学术文献库

The zeroth law of turbulence states that, for fixed energy input into large-scale motions, the statistical steady state of a turbulent system is independent of microphysical dissipation properties. The behavior, which is fundamental to nearly all fluid-like systems from industrial processes to galaxies, occurs because nonlinear processes generate smaller and smaller scales in the flow, until the dissipation -- no matter how small -- can thermalize the energy input. Using direct numerical simulations and theoretical arguments, we show that in strongly magnetized plasma turbulence such as that recently observed by the Parker Solar Probe (PSP) spacecraft, the zeroth law is routinely violated. Namely, when such turbulence is "imbalanced" -- when the large-scale energy input is dominated by Alfvén waves propagating in one direction (the most common situation in space plasmas) -- nonlinear conservation laws imply the existence of a "barrier" at scales near the ion gyroradius. This causes energy to build up over time at large scales.
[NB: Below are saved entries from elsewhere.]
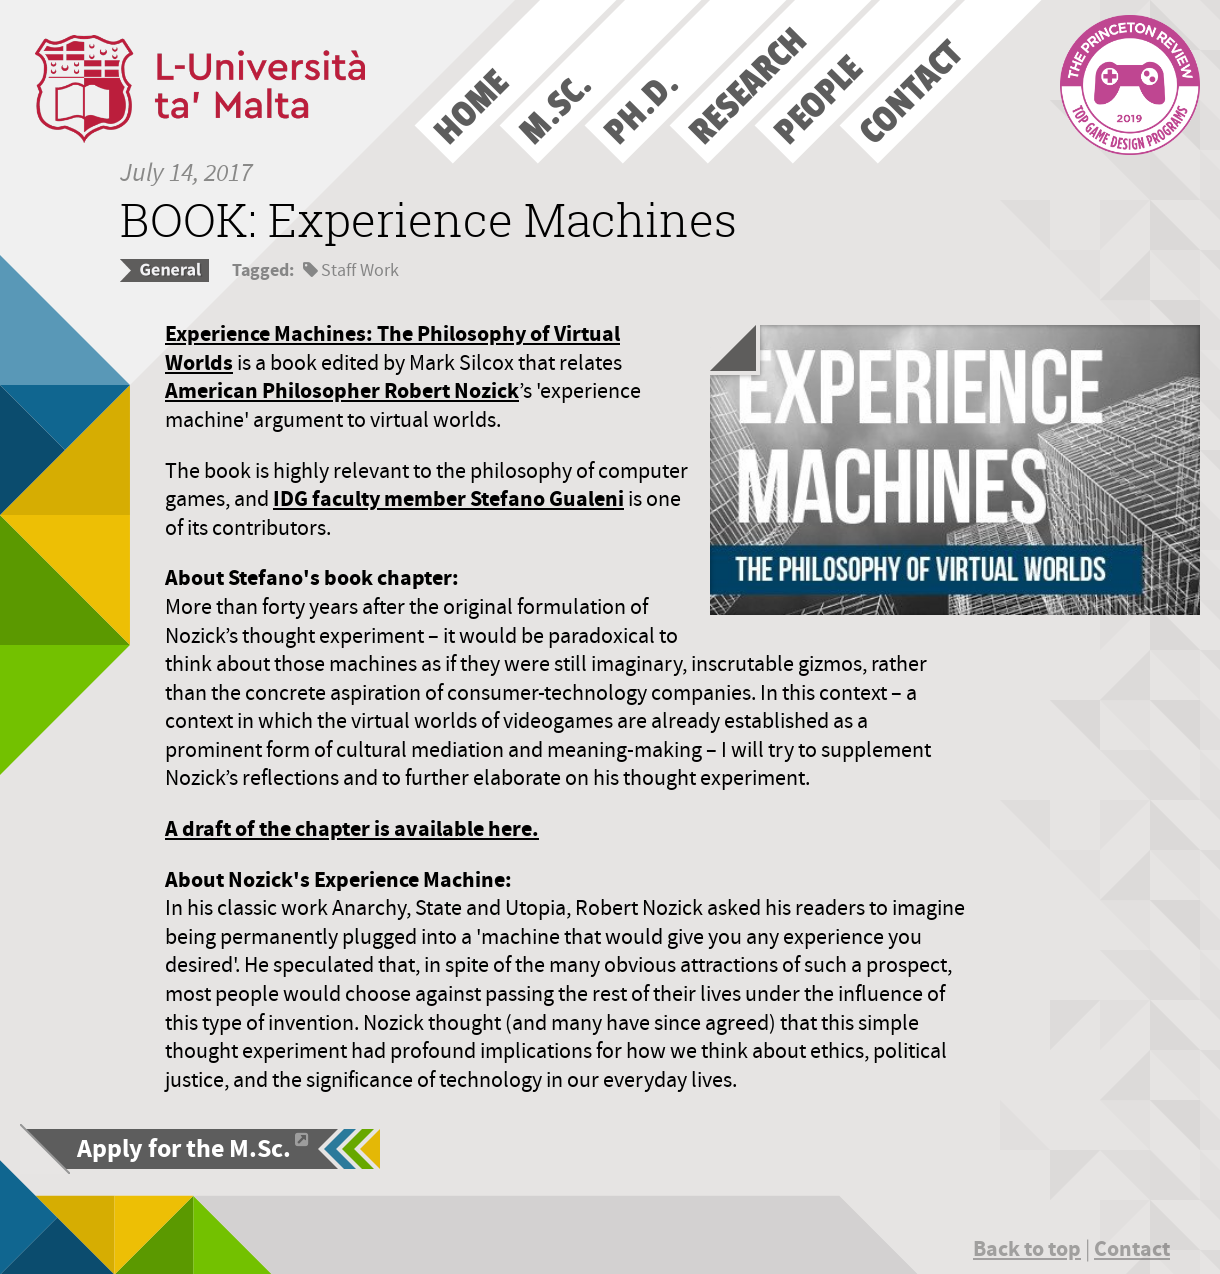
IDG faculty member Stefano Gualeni (448, 498)
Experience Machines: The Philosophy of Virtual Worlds (392, 348)
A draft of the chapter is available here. (352, 828)
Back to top (1027, 1248)
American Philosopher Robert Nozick (342, 390)
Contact (1132, 1248)
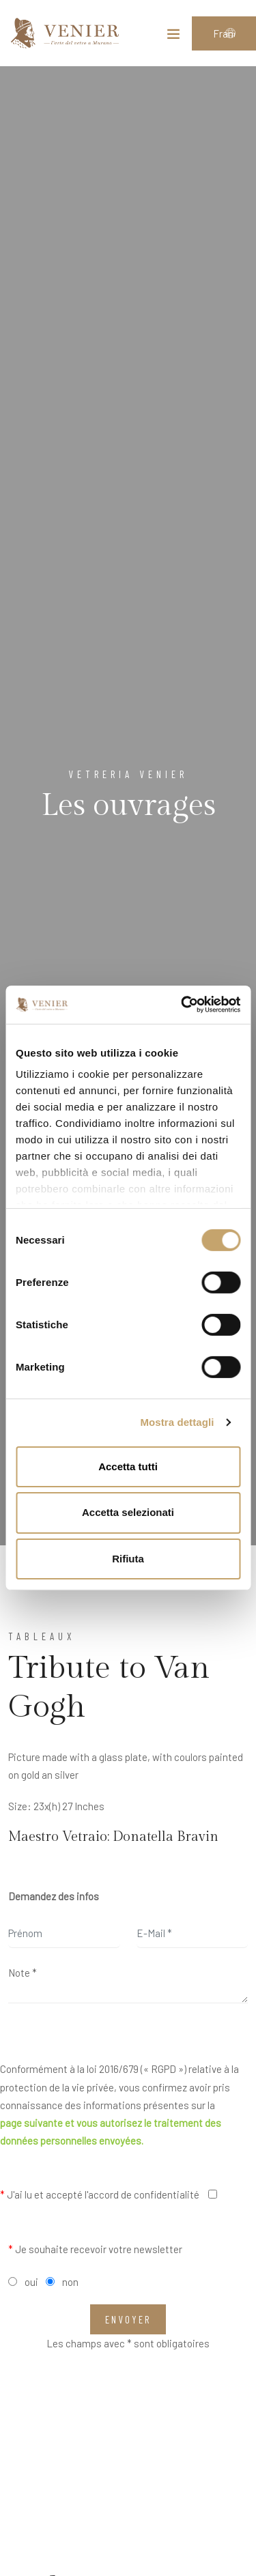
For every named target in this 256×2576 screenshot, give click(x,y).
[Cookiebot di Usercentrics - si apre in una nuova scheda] (182, 1005)
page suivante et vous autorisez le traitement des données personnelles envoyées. (110, 2132)
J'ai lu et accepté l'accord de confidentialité (99, 2194)
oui (31, 2282)
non (70, 2282)
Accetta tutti (128, 1466)
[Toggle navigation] (173, 37)
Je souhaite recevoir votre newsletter (95, 2249)
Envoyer (128, 2319)
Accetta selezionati (128, 1512)
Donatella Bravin (165, 1837)
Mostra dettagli (177, 1422)
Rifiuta (128, 1558)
The resulting magnetic-energy spectra bear a strong similarity to those observed in situ, exhibiting a sharp, steep kinetic transition range above and around the ion-Larmor scale, with flattening at yet smaller scales, thus resolving the decade-long puzzle of the position and variability of ion-kinetic spectral breaks in plasma turbulence. The "barrier" effect also suggests that how a plasma is forced at large scales (the imbalance) may have a crucial influence on thermodynamic properties such as the ion-to-electron heating ratio.